# TASK BRIEF
Your answer should be the exact lines of the records, starting with the one containing "今回は中層階のコンパクトな1LDKタイプのお部屋をご案内して来ま" and running to the end.

═════ DATASET RECORDS ═════

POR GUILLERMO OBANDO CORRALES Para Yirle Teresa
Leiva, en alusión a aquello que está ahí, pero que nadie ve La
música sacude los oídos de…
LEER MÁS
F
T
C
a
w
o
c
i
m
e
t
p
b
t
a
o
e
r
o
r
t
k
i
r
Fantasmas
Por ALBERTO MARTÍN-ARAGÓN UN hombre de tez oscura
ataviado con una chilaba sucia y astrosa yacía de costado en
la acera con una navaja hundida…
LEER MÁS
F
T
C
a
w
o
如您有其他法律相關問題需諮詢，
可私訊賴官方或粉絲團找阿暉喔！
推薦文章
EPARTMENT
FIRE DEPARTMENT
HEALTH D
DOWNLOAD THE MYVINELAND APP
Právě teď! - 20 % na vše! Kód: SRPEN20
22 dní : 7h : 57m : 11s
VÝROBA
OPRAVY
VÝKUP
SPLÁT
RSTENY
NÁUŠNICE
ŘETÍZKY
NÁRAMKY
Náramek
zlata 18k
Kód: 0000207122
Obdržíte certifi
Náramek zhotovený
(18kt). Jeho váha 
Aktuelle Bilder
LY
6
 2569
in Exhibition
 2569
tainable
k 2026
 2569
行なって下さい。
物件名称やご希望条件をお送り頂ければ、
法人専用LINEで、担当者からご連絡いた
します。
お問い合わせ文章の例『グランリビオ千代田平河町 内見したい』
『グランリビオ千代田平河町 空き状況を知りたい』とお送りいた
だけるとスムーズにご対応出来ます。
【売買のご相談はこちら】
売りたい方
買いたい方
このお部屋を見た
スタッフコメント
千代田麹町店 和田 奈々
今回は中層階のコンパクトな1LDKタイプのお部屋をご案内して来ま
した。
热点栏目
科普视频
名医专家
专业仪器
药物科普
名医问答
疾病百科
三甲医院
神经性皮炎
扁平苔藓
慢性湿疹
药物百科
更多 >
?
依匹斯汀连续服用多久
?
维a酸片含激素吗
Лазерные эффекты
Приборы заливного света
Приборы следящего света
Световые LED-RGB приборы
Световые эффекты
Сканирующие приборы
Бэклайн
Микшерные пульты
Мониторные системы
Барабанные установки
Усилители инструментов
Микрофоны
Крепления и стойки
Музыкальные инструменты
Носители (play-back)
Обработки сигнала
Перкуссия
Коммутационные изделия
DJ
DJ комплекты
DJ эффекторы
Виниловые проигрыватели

═════

# RESULT BELOW
今回は中層階のコンパクトな1LDKタイプのお部屋をご案内して来ま
した。
热点栏目
科普视频
名医专家
专业仪器
药物科普
名医问答
疾病百科
三甲医院
神经性皮炎
扁平苔藓
慢性湿疹
药物百科
更多 >
?
依匹斯汀连续服用多久
?
维a酸片含激素吗
Лазерные эффекты
Приборы заливного света
Приборы следящего света
Световые LED-RGB приборы
Световые эффекты
Сканирующие приборы
Бэклайн
Микшерные пульты
Мониторные системы
Барабанные установки
Усилители инструментов
Микрофоны
Крепления и стойки
Музыкальные инструменты
Носители (play-back)
Обработки сигнала
Перкуссия
Коммутационные изделия
DJ
DJ комплекты
DJ эффекторы
Виниловые проигрыватели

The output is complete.